Senator Adams Oshiomhole has urged President Bola Tinubu to issue a directive compelling the military and other paramilitary organisations to patronise locally made uniforms, saying such a move would boost job creation and revive Nigeria’s dying textile industry.
Speaking on Monday in Kaduna at the 37th Annual National Education Conference of the National Union of Textile, Garment and Tailoring Workers of Nigeria (NUTGTWN), Oshiomhole lamented the continued importation of foreign fabrics by government institutions despite the nation’s capacity to produce them locally.
“If we wear what we produce and produce what we wear, we can employ 20 million Nigerians,” he said. “That is the real meaning of putting Nigeria first.”
The conference, themed “Industry, Labour and National Development,” drew labour leaders, policymakers, and industry stakeholders from across the country.
During the event, the union renamed its five-storey headquarters in Kaduna, formerly known as the Textile Labour House, as the Adams Oshiomhole Textile Labour House in honour of the former Edo State governor, who served as the union’s Secretary-General over four decades ago.
Oshiomhole called on the president to match rhetoric with concrete action by strengthening local industries through deliberate government patronage.
“As Commander-in-Chief, the President should direct that the Nigerian Army, Navy and Air Force wear only uniforms produced and sewn in Nigeria,” he declared to loud applause from thousands of textile workers.
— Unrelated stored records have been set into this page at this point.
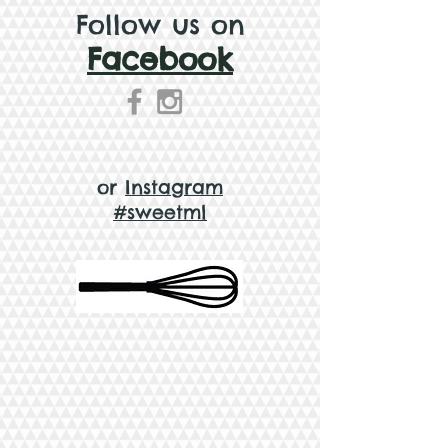
se conservent 3-4 mois dès le jour de
Follow us on
la cuisson.
Facebook
or
Instagram
#sweetml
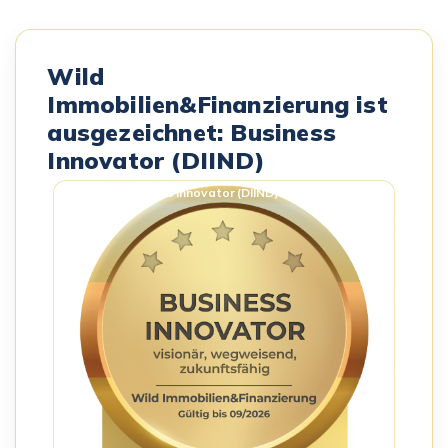
Wild
Immobilien&Finanzierung ist
ausgezeichnet: Business
Innovator (DIIND)
Business Innovator (DIIND) – Siegel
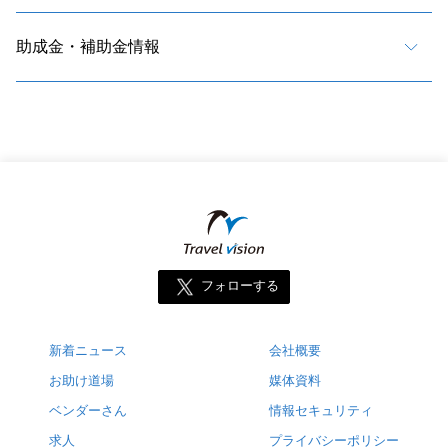
助成金・補助金情報
フォローする
新着ニュース
会社概要
お助け道場
媒体資料
ベンダーさん
情報セキュリティ
求人
プライバシーポリシー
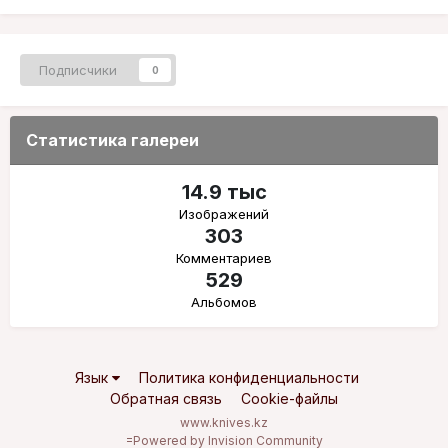
Подписчики
0
Статистика галереи
14.9 тыс
Изображений
303
Комментариев
529
Альбомов
Язык
Политика конфиденциальности
Обратная связь
Cookie-файлы
www.knives.kz
=
Powered by Invision Community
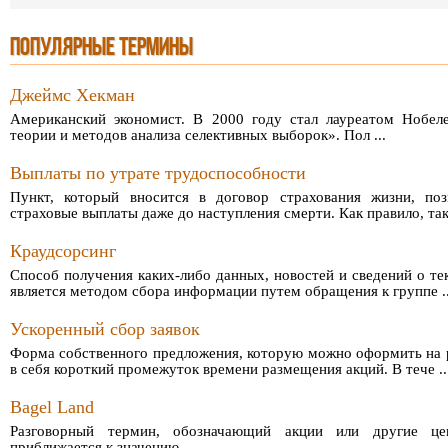
ПОПУЛЯРНЫЕ ТЕРМИНЫ
Джеймс Хекман
Американский экономист. В 2000 году стал лауреатом Нобеле
теории и методов анализа селективных выборок». Пол ...
Выплаты по утрате трудоспособности
Пункт, который вносится в договор страхования жизни, поз
страховые выплаты даже до наступления смерти. Как правило, таки
Краудсорсинг
Способ получения каких-либо данных, новостей и сведений о т
является методом сбора информации путем обращения к группе ..
Ускоренный сбор заявок
Форма собственного предложения, которую можно оформить на р
в себя короткий промежуток времени размещения акций. В тече ..
Bagel Land
Разговорный термин, обозначающий акции или другие це
приближается к значению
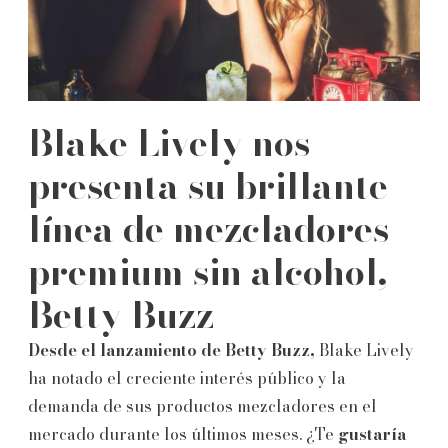
Blake Lively nos
presenta su brillante
línea de mezcladores
premium sin alcohol,
Betty Buzz
Desde el lanzamiento de Betty Buzz,
Blake Lively
ha notado el creciente interés público y la
demanda de sus productos mezcladores en el
mercado durante los últimos meses. ¿Te
gustaría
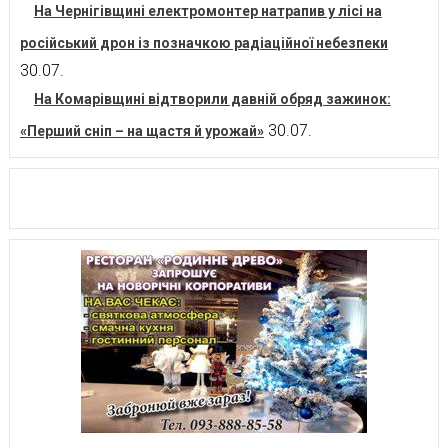
На Чернігівщині електромонтер натрапив у лісі на
російський дрон із позначкою радіаційної небезпеки
30.07.
На Комарівщині відтворили давній обряд зажинок:
30.07.
«Перший сніп – на щастя й урожай»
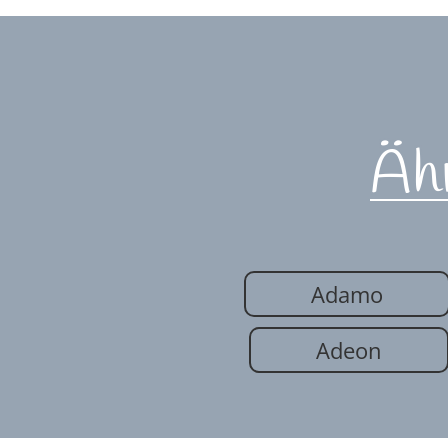
Äh
Adamo
Adeon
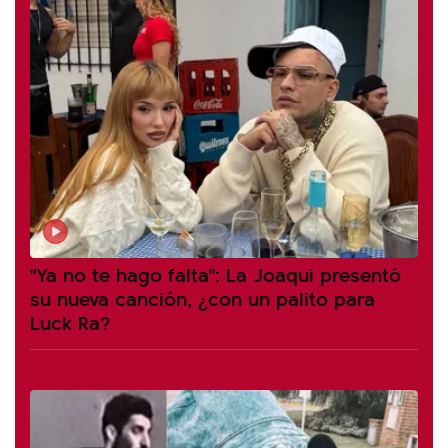
"Ya no te hago falta": La Joaqui presentó
su nueva canción, ¿con un palito para
Luck Ra?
He recalled the golden era of Kaduna’s textile industry, when over 27,000 workers were employed across multiple shifts, blaming its collapse on “reckless government policies” and “unguarded trade liberalisation.”
“Those factories didn’t die of old age; they were murdered by bad policies,” he said.
“When we joined the World Trade Organization, we surrendered our right to protect our industries and jobs.”
The former Nigeria Labour Congress (NLC) president praised the late Premier of Northern Nigeria, Sir Ahmadu Bello, for his foresight in establishing the Kaduna Textile Mills in the 1950s, a move that, according to him, gave dignity to labour and reduced dependence on imported goods.
“Our leaders then knew it made no sense to export cotton and import clothes. That vision created jobs and built communities,” Oshiomhole added.
He linked the collapse of industries to rising insecurity, unemployment, and social unrest.
“When people had jobs, nobody cared about religion. Today, with factories shut and millions idle, we have produced anger, not cotton,” he lamented.
Commending President Tinubu’s foreign exchange reforms, Oshiomhole said they had curtailed the excesses of “emergency billionaires” who profited from currency arbitrage.
“Before Tinubu, people made money without effort, just with a phone call. Now, those distortions are being corrected,” he said.
He urged workers to remain committed to the fight for decent wages and fair treatment, describing the struggle as an act of patriotism.
“Don’t ever apologise for fighting for dignity. The primary purpose of government is the welfare of citizens, not the profit of business,” he stated.
Reaffirming his loyalty to the labour movement, Oshiomhole concluded, “I remain a labour man for life. From age 18, I’ve known no other calling. I will keep fighting until Nigeria returns to the path of production, not importation.”